The southern Utah community of LaVerkin, near Zion National Park, is a modest little town inhabited mostly by descendants of Mormon pioneers. It’s a place where “Democrat” is a bad word, and Pioneer Day is celebrated with perhaps more zeal than the Fourth of July.

One recent morning, however, the front door of a well-kept LaVerkin home opened, and out onto the tidy lawn spilled a radiant assemblage of a dozen or so maroon-robed Tibetan Buddhist monks. The traveling group hailed from the Drepung Loseling monastery in India, and they had come to give teachings to a small but dedicated sangha that has sprung up in this conservative desert region.

The credit for the success and growing popularity of this sangha goes primarily to one local woman, Midge Henline. Although Henline had been curious about Buddhism for a number of years and had read numerous books, she’d never really pursued her interest until one fateful day in 1999, when she spotted two Tibetan Buddhist monks shopping at a Wal-Mart store in nearby St. George. She got up her courage and approached them to ask if they offered teachings.

That chance meeting eventually led to the founding of the Thupten Choling sangha, which now hosts traveling Buddhist teachers and provides a forum for their teachings. The sangha holds gatherings in a meeting room that Henline built onto her home, and the teachers stay in newly constructed guest quarters.

Since that chance meeting in Wal-Mart, Thupten Choling has grown from the germ of an idea into a dedicated group of about fifteen members who meet every other Sunday in Henline’s home to meditate, discuss Buddhist readings, and share tea and snacks afterward in Henline’s kitchen.
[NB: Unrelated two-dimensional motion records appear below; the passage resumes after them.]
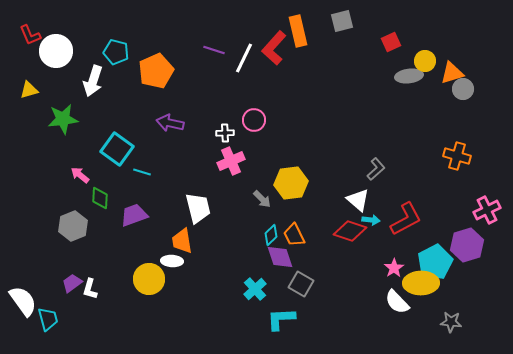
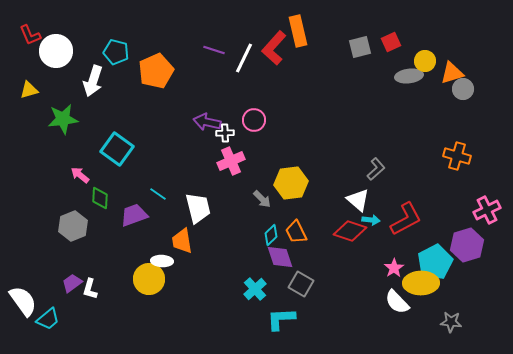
gray square at (342, 21): moved 18 px right, 26 px down
purple arrow at (170, 123): moved 37 px right, 1 px up
cyan line at (142, 172): moved 16 px right, 22 px down; rotated 18 degrees clockwise
orange trapezoid at (294, 235): moved 2 px right, 3 px up
white ellipse at (172, 261): moved 10 px left
cyan trapezoid at (48, 319): rotated 65 degrees clockwise
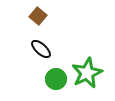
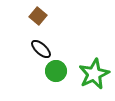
green star: moved 7 px right, 1 px down
green circle: moved 8 px up
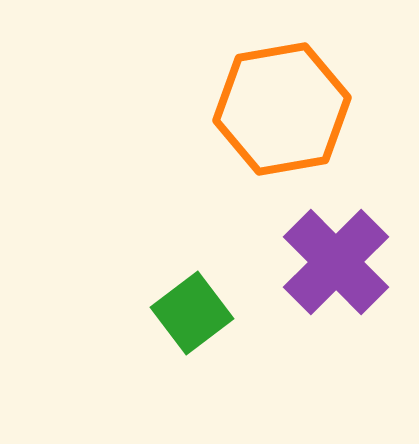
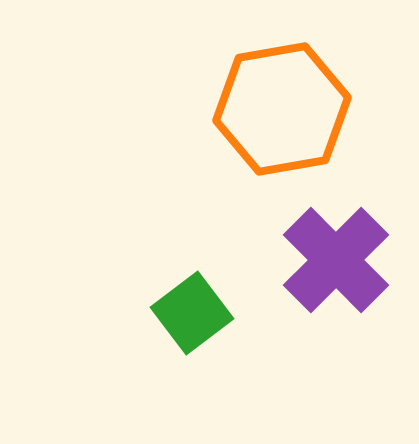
purple cross: moved 2 px up
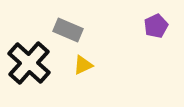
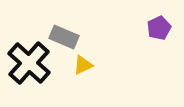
purple pentagon: moved 3 px right, 2 px down
gray rectangle: moved 4 px left, 7 px down
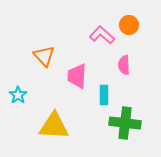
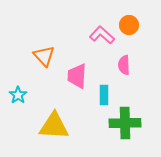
green cross: rotated 8 degrees counterclockwise
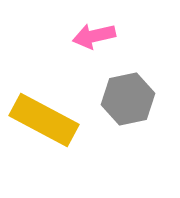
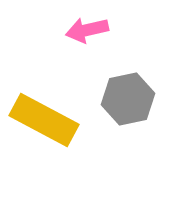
pink arrow: moved 7 px left, 6 px up
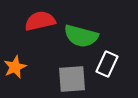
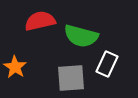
orange star: rotated 15 degrees counterclockwise
gray square: moved 1 px left, 1 px up
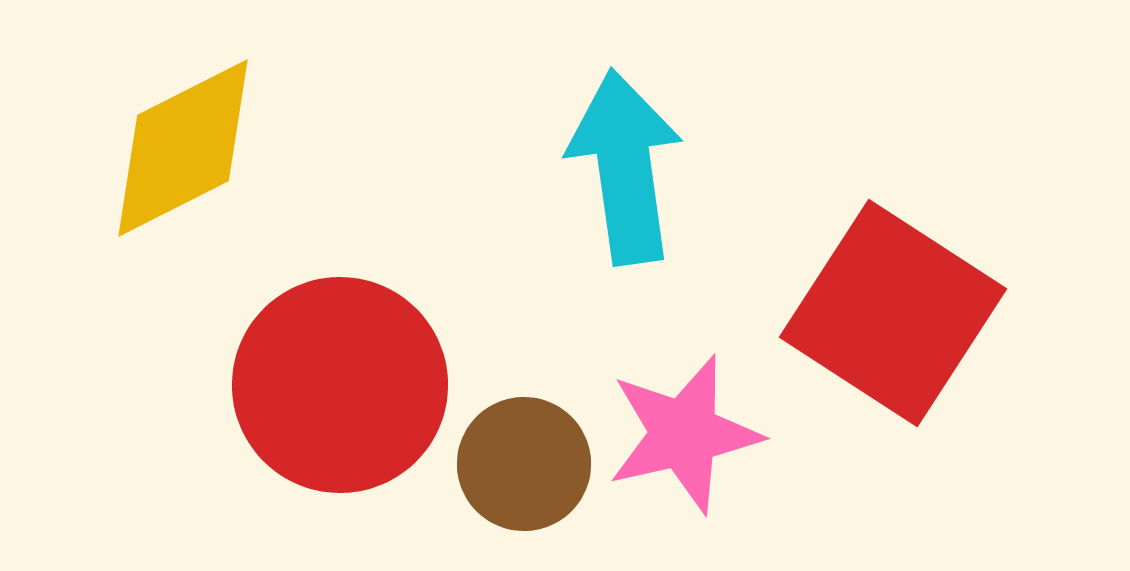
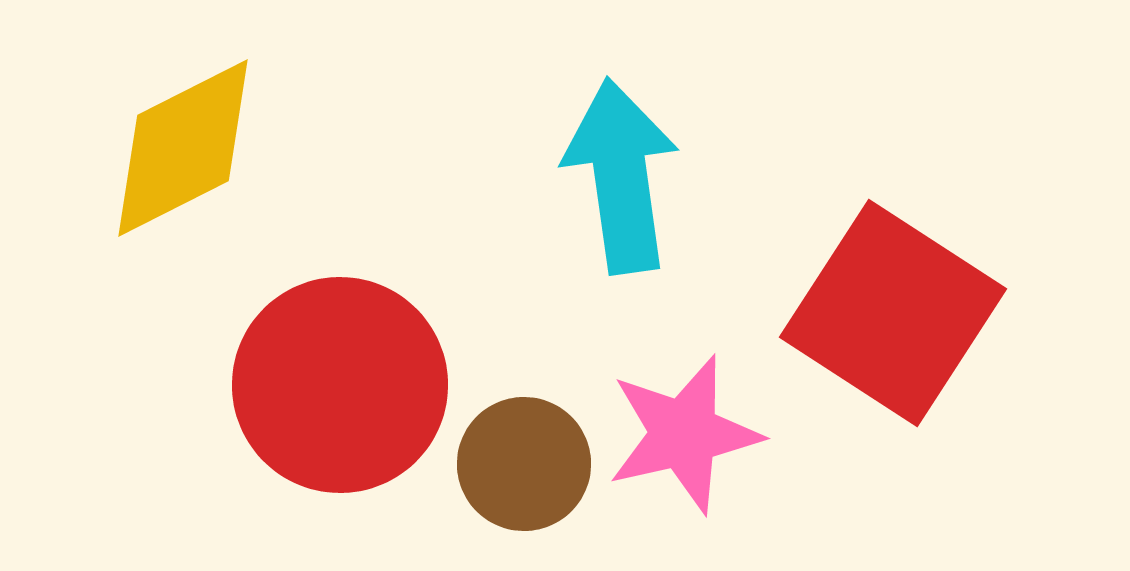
cyan arrow: moved 4 px left, 9 px down
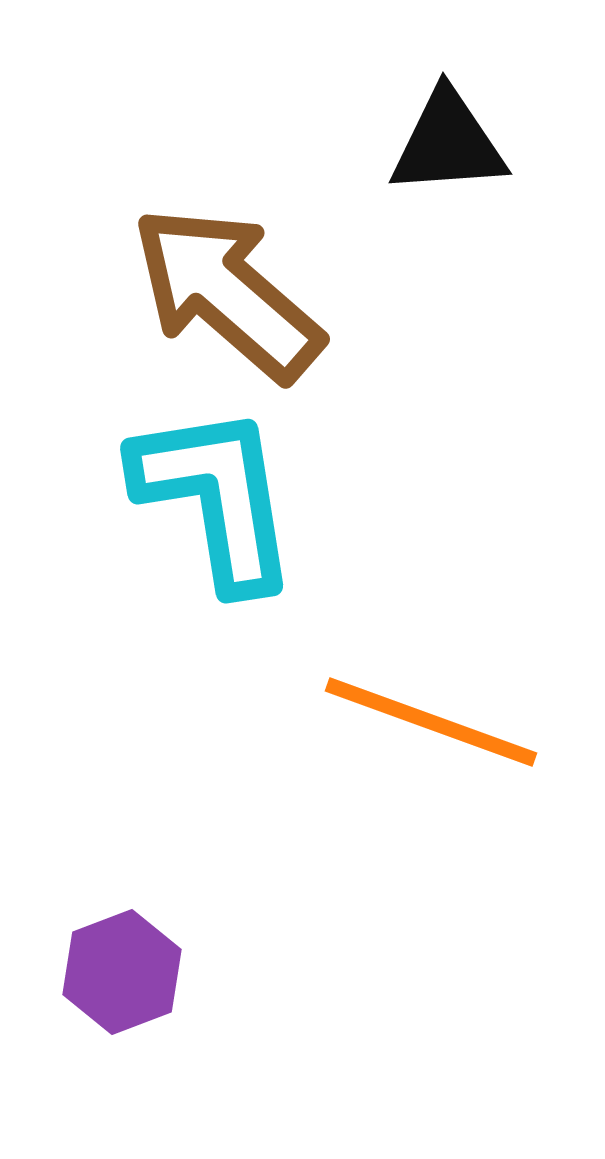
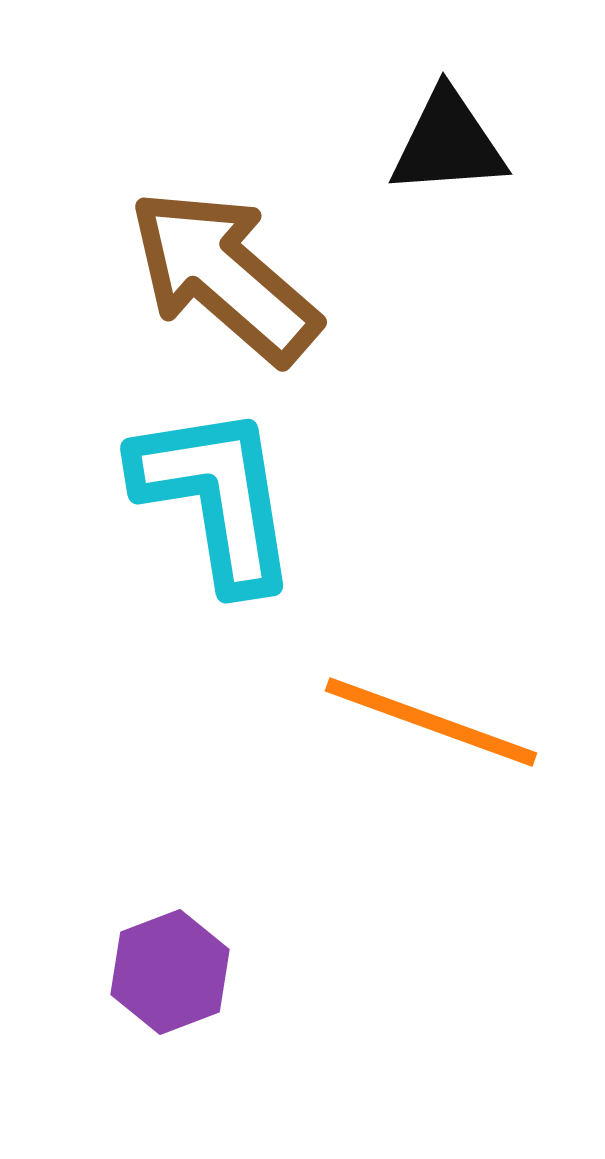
brown arrow: moved 3 px left, 17 px up
purple hexagon: moved 48 px right
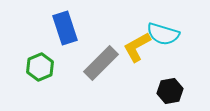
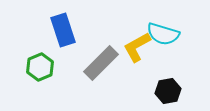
blue rectangle: moved 2 px left, 2 px down
black hexagon: moved 2 px left
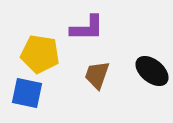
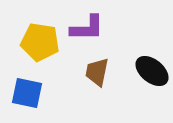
yellow pentagon: moved 12 px up
brown trapezoid: moved 3 px up; rotated 8 degrees counterclockwise
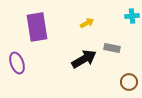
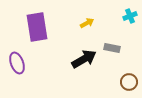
cyan cross: moved 2 px left; rotated 16 degrees counterclockwise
Several times a year, visiting monks from the states and abroad give dharma teachings, drawing an attendance of thirty or more.

Thupten Choling’s studies have so far been an eclectic mix of Tibetan Buddhist teachings, from the user-friendly Western candor of Pema Chödron and Robert Thurman to a daunting list of translated texts suggested by Geshe Thupten Dorjee, a scholar in the Gelugpa tradition who lives and teaches at the Fairhope Tibetan Society in Alabama. Geshe Dorjee took the Utah sangha under his wing after a visit last year, and has provided guidance and teachings. At Dorjee’s request, Lobsang Nyima Ganden Tripa, former head of the Gelugpa school of Tibetan Buddhism, gave Thupten Choling its name.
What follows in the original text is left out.